[Collected data]
-.-.-

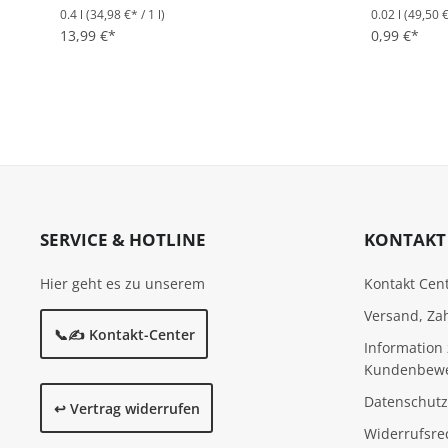
0.4 l
(34,98 €* / 1 l)
0.02 l
(49,50 €
Durchschnittliche Bewertung von 4.8 von 5 Sternen
Durchschni
13,99 €*
0,99 €*
SERVICE & HOTLINE
KONTAKT 
Hier geht es zu unserem
Kontakt Cen
Versand, Za
📞✍️ Kontakt-Center
Information 
Kundenbew
Datenschutz
↩️ Vertrag widerrufen
Widerrufsre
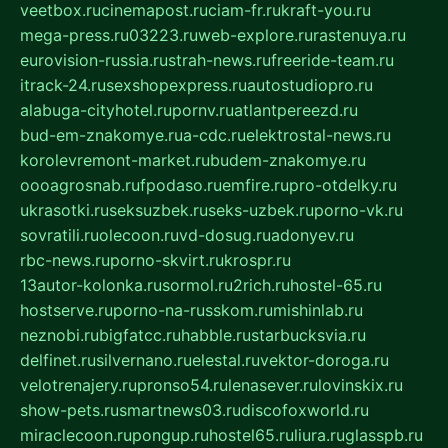
veetbox.ru
cinemapost.ru
ciam-fr.ru
kraft-you.ru
mega-press.ru
03223.ru
web-explore.ru
rastenuya.ru
eurovision-russia.ru
strah-news.ru
freeride-team.ru
itrack-24.ru
sexshopexpress.ru
autostudiopro.ru
alabuga-cityhotel.ru
pornv.ru
atlantpereezd.ru
bud-em-znakomye.ru
a-cdc.ru
elektrostal-news.ru
korolevremont-market.ru
budem-znakomye.ru
oooagrosnab.ru
fpodaso.ru
emfire.ru
pro-otdelky.ru
ukrasotki.ru
seksuzbek.ru
seks-uzbek.ru
porno-vk.ru
sovratili.ru
olecoon.ru
vd-dosug.ru
adonyev.ru
rbc-news.ru
porno-skvirt.ru
krospr.ru
13autor-kolonka.ru
sormol.ru
2rich.ru
hostel-65.ru
hostserve.ru
porno-na-russkom.ru
mishinlab.ru
neznobi.ru
bigfatcc.ru
habble.ru
starbucksvia.ru
delfinet.ru
silvernano.ru
elestal.ru
vektor-doroga.ru
velotrenajery.ru
pronso54.ru
lenasever.ru
lovinskix.ru
show-pets.ru
smartnews03.ru
discofoxworld.ru
miraclecoon.ru
pongup.ru
hostel65.ru
liura.ru
glasspb.ru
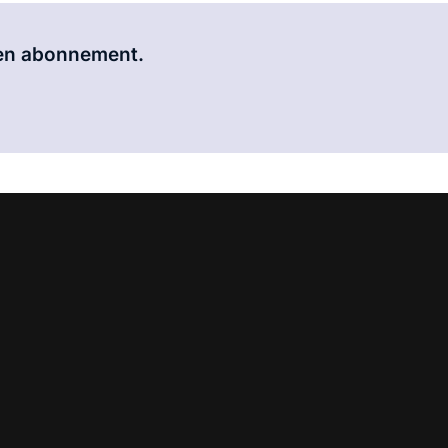
Al abonnee?
Log hier in.
 een abonnement.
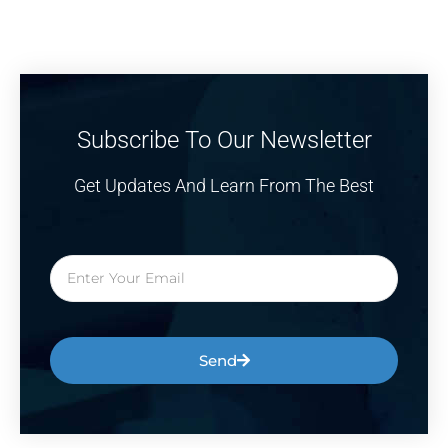
Subscribe To Our Newsletter
Get Updates And Learn From The Best
Send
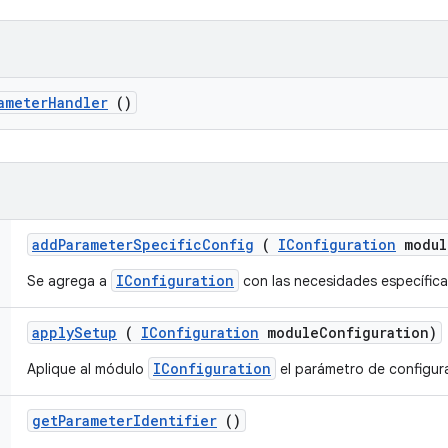
ameter
Handler
()
add
Parameter
Specific
Config
(
IConfiguration
modul
IConfiguration
Se agrega a
con las necesidades específic
apply
Setup
(
IConfiguration
module
Configuration)
IConfiguration
Aplique al módulo
el parámetro de configura
get
Parameter
Identifier
()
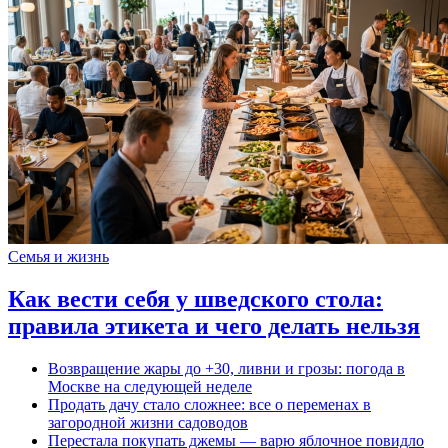
Семья и жизнь
Как вести себя у шведского стола:
правила этикета и чего делать нельзя
Возвращение жары до +30, ливни и грозы: погода в
Москве на следующей неделе
Продать дачу стало сложнее: все о переменах в
загородной жизни садоводов
Перестала покупать джемы — варю яблочное повидло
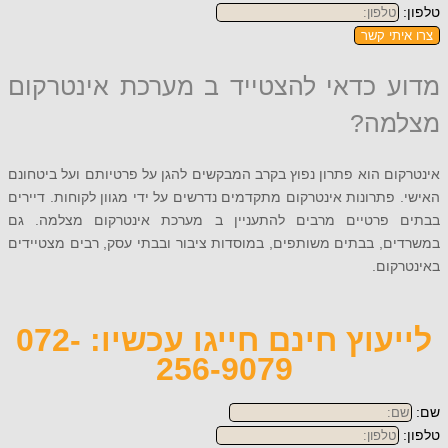
תי קשר
 כדאי להצטייד ב מערכת אינטרקום
מה?
ם הוא פתרון נפוץ בקרב המבקשים להגן על פרטיותם ועל ביטחונם
פתרונות אינטרקום מתקדמים נדרשים על ידי מגוון לקוחות. דיירים
פרטיים מרבים להתעניין ב מערכת אינטרקום מצלמה. גם
, בבתים משותפים, במוסדות ציבור ובבתי עסק, רבים מצטיידים
ום.
לייעוץ חינם חייגו עכשיו: 072-
256-9079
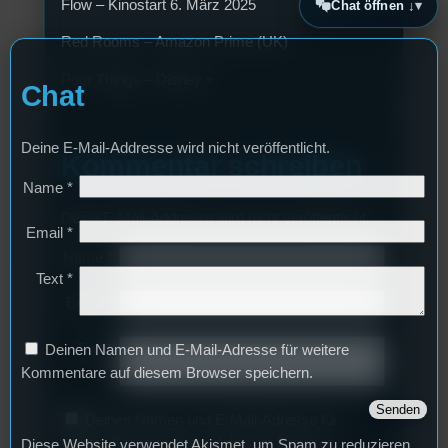
Flow – Kinostart 6. März 2025
Chat öffnen ↓
Red Rooms – Amazon Prime (UK)
Poor Things – Disney +
Chat
Deine E-Mail-Addresse wird nicht veröffentlicht.
Kommentar schreiben
Name
*
Deine E-Mail-Addresse wird nicht veröffentlicht.
Email
*
Name
*
Text
*
Email
*
Text
*
Deinen Namen und E-Mail-Adresse für weitere
Kommentare auf diesem Browser speichern.
Deinen Namen und E-Mail-Adresse für
weitere Kommentare auf diesem Browser
Diese Website verwendet Akismet, um Spam zu reduzieren.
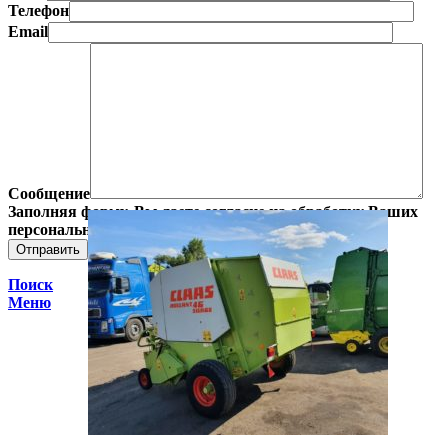
Телефон
Email
Сообщение
Заполняя форму, Вы даете согласие на обработку Ваших
персональных данных.
Поиск
Меню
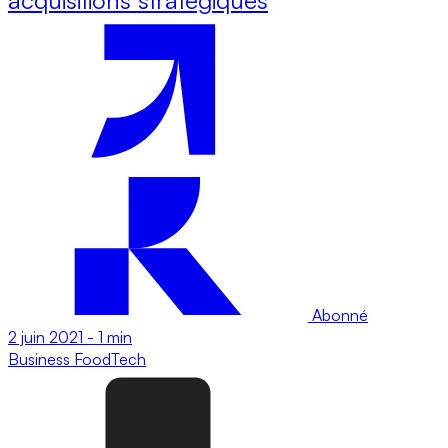
Abonné
2 juin 2021
-
1 min
Business
FoodTech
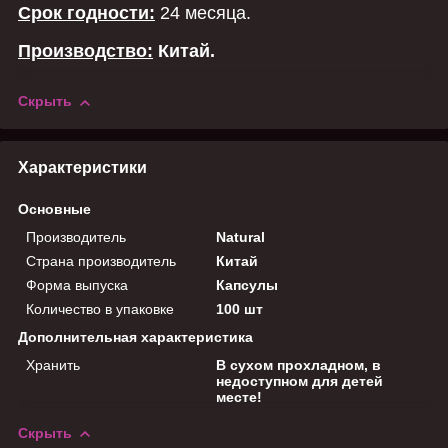
Срок годности:
24 месяца.
Производство:
Китай.
Скрыть
Характеристики
Основные
Производитель
Natural
Страна производитель
Китай
Форма выпуска
Капсулы
Количество в упаковке
100 шт
Дополнительная характеристика
Хранить
В сухом прохладном, в
недоступном для детей
месте!
Скрыть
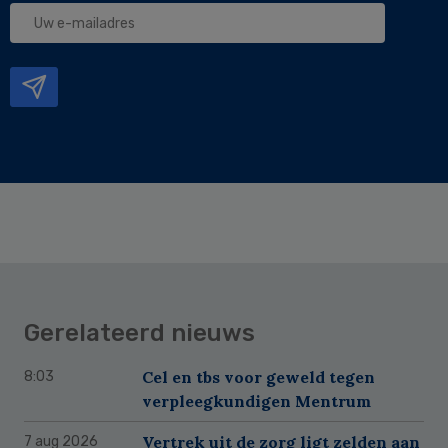
Uw
e-
mailadres
Gerelateerd nieuws
Cel en tbs voor geweld tegen
8:03
verpleegkundigen Mentrum
Vertrek uit de zorg ligt zelden aan
7 aug 2026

-.-.-

## [Instructions to follow]
Your answer should consist of the lines above between those holding "smartnews03.ru" and "weitere Kommentare auf diesem Browser", inclusive, reproduced word for word and without pictures.

## [Output of the exercise]
smartnews03.ru
discofoxworld.ru
miraclecoon.ru
pongup.ru
hostel65.ru
liura.ru
glasspb.ru
Al abonnee?
Log hier in.
 een abonnement.
Subscribe To Our Newsletter
Get Updates And Learn From The Best
Send
ameter
Handler
()
add
Parameter
Specific
Config
(
IConfiguration
modul
IConfiguration
Se agrega a
con las necesidades específic
apply
Setup
(
IConfiguration
module
Configuration)
IConfiguration
Aplique al módulo
el parámetro de configura
get
Parameter
Identifier
()
Семья и жизнь
Как вести себя у шведского стола:
правила этикета и чего делать нельзя
Возвращение жары до +30, ливни и грозы: погода в
Москве на следующей неделе
Продать дачу стало сложнее: все о переменах в
загородной жизни садоводов
Перестала покупать джемы — варю яблочное повидло
תי קשר
 כדאי להצטייד ב מערכת אינטרקום
מה?
ם הוא פתרון נפוץ בקרב המבקשים להגן על פרטיותם ועל ביטחונם
פתרונות אינטרקום מתקדמים נדרשים על ידי מגוון לקוחות. דיירים
פרטיים מרבים להתעניין ב מערכת אינטרקום מצלמה. גם
, בבתים משותפים, במוסדות ציבור ובבתי עסק, רבים מצטיידים
ום.
לייעוץ חינם חייגו עכשיו: 072-
256-9079
Flow – Kinostart 6. März 2025
Chat öffnen ↓
Red Rooms – Amazon Prime (UK)
Poor Things – Disney +
Chat
Deine E-Mail-Addresse wird nicht veröffentlicht.
Kommentar schreiben
Name
*
Deine E-Mail-Addresse wird nicht veröffentlicht.
Email
*
Name
*
Text
*
Email
*
Text
*
Deinen Namen und E-Mail-Adresse für weitere
Kommentare auf diesem Browser speichern.
Deinen Namen und E-Mail-Adresse für
weitere Kommentare auf diesem Browser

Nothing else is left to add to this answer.